INSTRUCTIONS TO FOLLOW> Below are the records; copy each line in which "datos" occurs.

Segment Start: DATA SHOWN

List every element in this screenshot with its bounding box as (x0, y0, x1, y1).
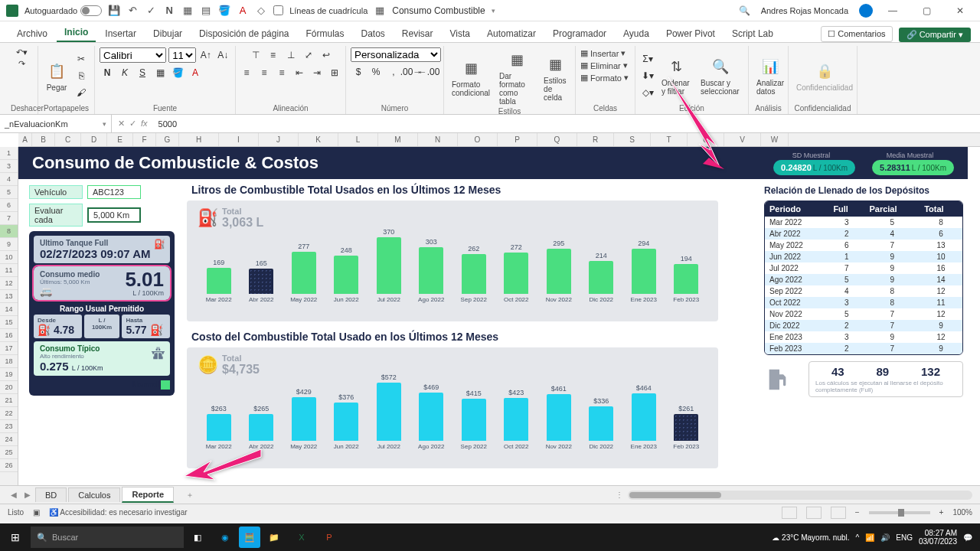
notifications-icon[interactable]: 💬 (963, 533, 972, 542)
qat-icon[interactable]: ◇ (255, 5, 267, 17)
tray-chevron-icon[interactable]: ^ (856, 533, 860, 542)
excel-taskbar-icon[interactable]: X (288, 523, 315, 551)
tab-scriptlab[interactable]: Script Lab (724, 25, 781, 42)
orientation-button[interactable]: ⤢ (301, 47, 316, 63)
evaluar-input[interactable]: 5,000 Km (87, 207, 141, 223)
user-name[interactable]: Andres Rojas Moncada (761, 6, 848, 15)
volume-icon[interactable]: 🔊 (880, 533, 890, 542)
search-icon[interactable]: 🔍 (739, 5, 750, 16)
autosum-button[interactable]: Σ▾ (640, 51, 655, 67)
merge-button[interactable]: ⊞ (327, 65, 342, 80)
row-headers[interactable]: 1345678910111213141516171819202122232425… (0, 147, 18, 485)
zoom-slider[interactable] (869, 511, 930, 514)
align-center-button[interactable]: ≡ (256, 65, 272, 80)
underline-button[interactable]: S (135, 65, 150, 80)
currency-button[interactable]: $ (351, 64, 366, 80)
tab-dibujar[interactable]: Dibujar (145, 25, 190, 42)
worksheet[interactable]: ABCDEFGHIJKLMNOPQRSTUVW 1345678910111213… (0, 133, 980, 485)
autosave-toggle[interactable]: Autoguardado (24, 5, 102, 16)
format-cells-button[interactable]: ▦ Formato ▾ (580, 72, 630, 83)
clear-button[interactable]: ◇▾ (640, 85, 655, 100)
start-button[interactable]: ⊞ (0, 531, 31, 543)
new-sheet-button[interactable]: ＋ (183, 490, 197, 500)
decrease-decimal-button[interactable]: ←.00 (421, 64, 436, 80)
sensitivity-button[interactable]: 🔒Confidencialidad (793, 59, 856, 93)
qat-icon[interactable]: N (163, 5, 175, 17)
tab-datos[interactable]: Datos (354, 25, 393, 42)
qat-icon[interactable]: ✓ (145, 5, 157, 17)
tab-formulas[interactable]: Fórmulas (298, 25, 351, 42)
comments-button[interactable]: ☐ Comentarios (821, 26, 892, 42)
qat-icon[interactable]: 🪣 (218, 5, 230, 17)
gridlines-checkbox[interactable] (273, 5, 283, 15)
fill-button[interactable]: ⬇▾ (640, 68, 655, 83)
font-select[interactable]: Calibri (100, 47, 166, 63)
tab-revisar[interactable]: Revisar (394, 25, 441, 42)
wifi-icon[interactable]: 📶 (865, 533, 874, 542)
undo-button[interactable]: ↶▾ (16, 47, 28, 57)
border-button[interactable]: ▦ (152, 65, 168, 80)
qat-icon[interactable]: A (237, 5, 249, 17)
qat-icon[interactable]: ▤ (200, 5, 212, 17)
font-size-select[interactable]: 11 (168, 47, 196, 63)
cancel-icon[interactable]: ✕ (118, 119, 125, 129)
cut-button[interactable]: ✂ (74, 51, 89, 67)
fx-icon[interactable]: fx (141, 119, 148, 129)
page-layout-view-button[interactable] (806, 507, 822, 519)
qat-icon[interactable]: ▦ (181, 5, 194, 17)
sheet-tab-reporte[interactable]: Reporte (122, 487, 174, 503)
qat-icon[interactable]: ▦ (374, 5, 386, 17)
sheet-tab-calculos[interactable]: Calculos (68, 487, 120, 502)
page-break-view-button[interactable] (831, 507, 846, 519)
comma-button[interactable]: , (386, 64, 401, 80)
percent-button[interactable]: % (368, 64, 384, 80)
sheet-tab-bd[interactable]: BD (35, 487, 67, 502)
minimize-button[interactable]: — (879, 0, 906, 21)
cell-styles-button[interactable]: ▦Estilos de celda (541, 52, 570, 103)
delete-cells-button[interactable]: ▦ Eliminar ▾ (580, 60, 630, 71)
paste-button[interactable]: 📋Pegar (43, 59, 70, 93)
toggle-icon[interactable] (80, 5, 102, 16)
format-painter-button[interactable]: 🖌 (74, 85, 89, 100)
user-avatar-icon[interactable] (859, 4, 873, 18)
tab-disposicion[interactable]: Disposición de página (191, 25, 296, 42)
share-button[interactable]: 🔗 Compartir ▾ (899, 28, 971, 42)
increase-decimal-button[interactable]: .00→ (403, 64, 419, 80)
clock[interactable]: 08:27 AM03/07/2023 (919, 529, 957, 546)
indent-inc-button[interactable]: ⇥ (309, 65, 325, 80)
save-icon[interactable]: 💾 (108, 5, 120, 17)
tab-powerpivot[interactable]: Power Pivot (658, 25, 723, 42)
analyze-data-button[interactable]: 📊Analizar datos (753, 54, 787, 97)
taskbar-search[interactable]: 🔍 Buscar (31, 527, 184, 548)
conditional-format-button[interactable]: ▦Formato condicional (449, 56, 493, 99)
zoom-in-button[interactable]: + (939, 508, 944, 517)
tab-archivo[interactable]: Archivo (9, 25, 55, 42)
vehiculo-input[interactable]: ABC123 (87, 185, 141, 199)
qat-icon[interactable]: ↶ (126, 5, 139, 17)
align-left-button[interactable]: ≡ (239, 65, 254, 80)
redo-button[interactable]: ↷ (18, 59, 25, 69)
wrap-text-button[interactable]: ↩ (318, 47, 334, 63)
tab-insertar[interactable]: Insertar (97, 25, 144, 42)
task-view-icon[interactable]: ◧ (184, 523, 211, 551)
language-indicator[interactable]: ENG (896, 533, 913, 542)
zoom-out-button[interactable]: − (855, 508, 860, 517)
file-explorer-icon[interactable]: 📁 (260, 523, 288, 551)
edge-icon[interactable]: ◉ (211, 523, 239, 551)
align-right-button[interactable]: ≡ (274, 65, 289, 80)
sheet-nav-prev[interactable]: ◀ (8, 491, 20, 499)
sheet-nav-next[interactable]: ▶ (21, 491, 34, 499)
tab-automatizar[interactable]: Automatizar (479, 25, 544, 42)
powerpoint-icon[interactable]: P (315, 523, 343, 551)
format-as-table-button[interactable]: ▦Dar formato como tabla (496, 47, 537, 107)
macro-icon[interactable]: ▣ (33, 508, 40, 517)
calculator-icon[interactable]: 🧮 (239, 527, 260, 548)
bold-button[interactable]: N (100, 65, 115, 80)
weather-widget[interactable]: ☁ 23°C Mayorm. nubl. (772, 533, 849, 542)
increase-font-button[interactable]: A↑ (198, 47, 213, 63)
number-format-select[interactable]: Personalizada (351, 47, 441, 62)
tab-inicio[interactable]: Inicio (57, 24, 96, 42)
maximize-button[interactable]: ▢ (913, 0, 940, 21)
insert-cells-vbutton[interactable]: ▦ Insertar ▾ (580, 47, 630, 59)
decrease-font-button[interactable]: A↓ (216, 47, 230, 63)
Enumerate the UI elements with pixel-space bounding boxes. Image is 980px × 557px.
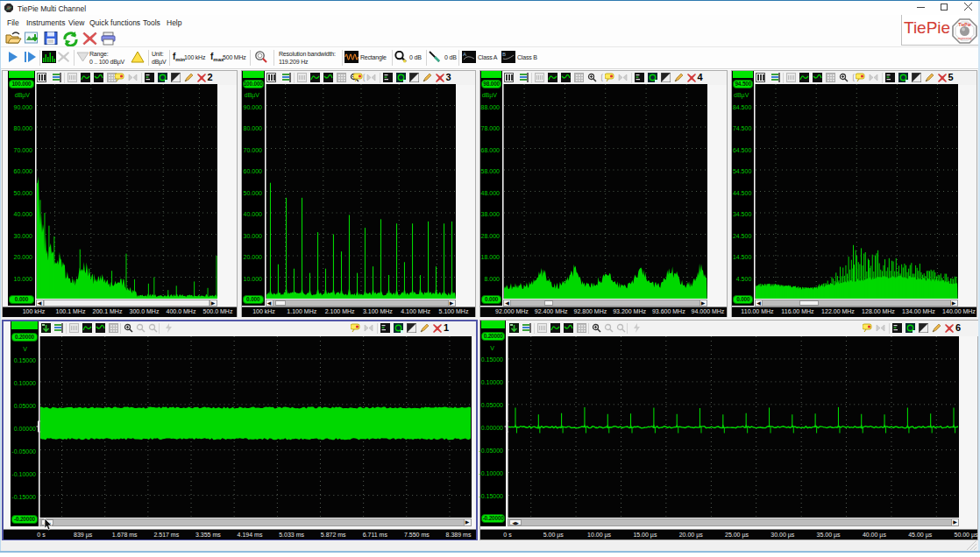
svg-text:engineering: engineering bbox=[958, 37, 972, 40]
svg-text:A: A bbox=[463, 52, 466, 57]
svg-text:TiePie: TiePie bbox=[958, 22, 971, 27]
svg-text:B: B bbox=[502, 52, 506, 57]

Segment End: DATA SHOWN

ANSWER SECTION>
tab-datos[interactable]: Datos (354, 25, 393, 42)
analyze-data-button[interactable]: 📊Analizar datos (753, 54, 787, 97)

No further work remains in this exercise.